**Records excerpted from a collection**
◆ ◆ ◆ ◆ ◆
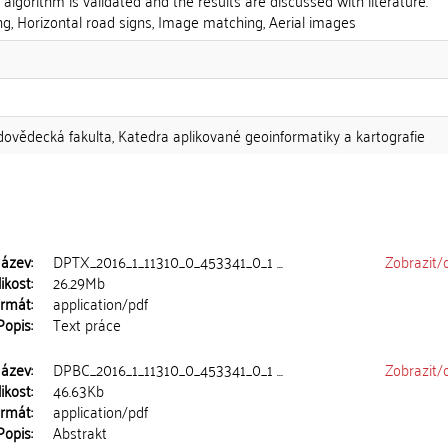
 algorithm is validated and the results are discussed with literature.
g, Horizontal road signs, Image matching, Aerial images
odovědecká fakulta, Katedra aplikované geoinformatiky a kartografie
ázev:
DPTX_2016_1_11310_0_453341_0_1 ...
Zobrazit/
ikost:
26.29Mb
rmát:
application/pdf
Popis:
Text práce
ázev:
DPBC_2016_1_11310_0_453341_0_1 ...
Zobrazit/
ikost:
46.63Kb
rmát:
application/pdf
Popis:
Abstrakt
◆ ◆ ◆ ◆ ◆
**ASSIGNMENT**
The records above should be repeated exactly, with no pictures in the copy.

**SOLUTION FOR THIS EXERCISE**
 algorithm is validated and the results are discussed with literature.
g, Horizontal road signs, Image matching, Aerial images
odovědecká fakulta, Katedra aplikované geoinformatiky a kartografie
ázev:
DPTX_2016_1_11310_0_453341_0_1 ...
Zobrazit/
ikost:
26.29Mb
rmát:
application/pdf
Popis:
Text práce
ázev:
DPBC_2016_1_11310_0_453341_0_1 ...
Zobrazit/
ikost:
46.63Kb
rmát:
application/pdf
Popis:
Abstrakt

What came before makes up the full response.